И вот (она даже не представилась) перед ней был Бадди Вокер. Все уже было по-другому, не как прежде, когда она в очередной раз снова теряла голову. Но на этот раз внутри нее вдруг что-то пошевелилось. Будто, до сих пор, она не знала, что у нее есть сердце, будто это было не сердце, а что-нибудь другое — машина для перекачки крови из одной части тела в другую.
Началось с сочувствия — она засмущалась, увидев, как он упал с эскалатора, и ко всему вызов, который был у него в глазах — она ощутила это даже издалека, и не сразу подошла к нему, потому что ей показалось, что откуда-то она его знала, или лишь видела прежде, может, в школе «Барнсайд-Хай». Перед знакомыми ей людьми она всегда смущалась больше, чем перед теми, кого не знала совсем.

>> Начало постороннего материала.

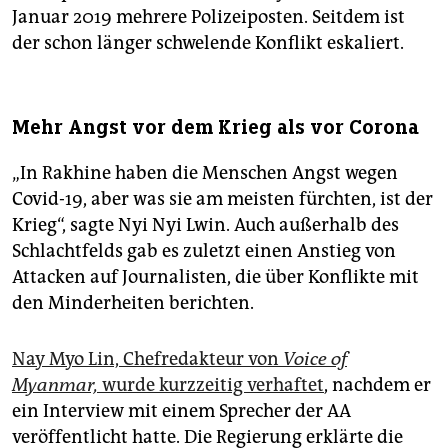
Januar 2019 mehrere Polizeiposten. Seitdem ist
der schon länger schwelende Konflikt eskaliert.
Mehr Angst vor dem Krieg als vor Corona
„In Rakhine haben die Menschen Angst wegen
Covid-19, aber was sie am meisten fürchten, ist der
Krieg“, sagte Nyi Nyi Lwin. Auch außerhalb des
Schlachtfelds gab es zuletzt einen Anstieg von
Attacken auf Journalisten, die über Konflikte mit
den Minderheiten berichten.
Nay Myo Lin, Chefredakteur von
Voice of
Myanmar,
wurde kurzzeitig verhaftet
, nachdem er
ein Interview mit einem Sprecher der AA
veröffentlicht hatte. Die Regierung erklärte die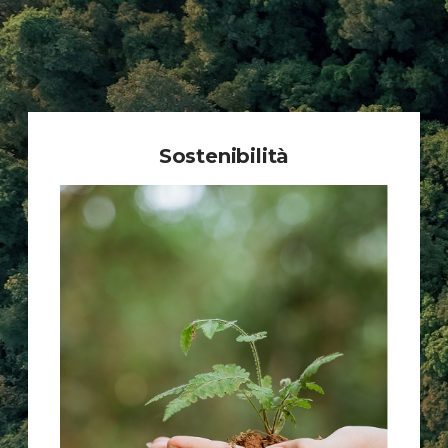
Sostenibilità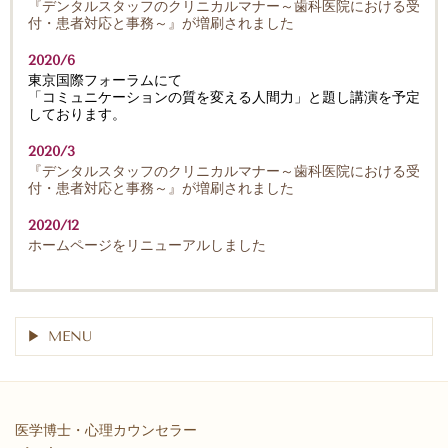
『デンタルスタッフのクリニカルマナー～歯科医院における受
付・患者対応と事務～』が増刷されました
2020/6
東京国際フォーラムにて
「コミュニケーションの質を変える人間力」と題し講演を予定
しております。
2020/3
『デンタルスタッフのクリニカルマナー～歯科医院における受
付・患者対応と事務～』が増刷されました
2020/12
ホームページをリニューアルしました
MENU
医学博士・心理カウンセラー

Затем, выйдя наружу, она к нему присмотрелась: он потирал локоть и выглядел мрачно, будто был брошен семьей и друзьями. Он был не плох собой, но с долей какой-то необъяснимой грусти в глазах. Она заговорила с ним, не собираясь того, удивившись самой себе и тому, как слова сами начали выходить у нее изо рта. И она рассказала ему свою сумасшедшую историю о переломанной пятке. Чтобы ему стало легче. Зачем ей захотелось, чтобы этому, совсем незнакомому ей парню стало легче? Она не знала, но затаившееся любопытство в глубине ее тела начало говорить само за себя: когда он посмотрел прямо ей в глаза, то по ее венам что-то потекло — взгляд, который она не смогла себе объяснить. Самым подходящим объяснением, наверное, было то, что это был не только взгляд, он еще и слушал — не только ее голос, но и какую-то неслышимую сладкую музыку, идущую из ниоткуда. И это ниоткуда было в ней самой.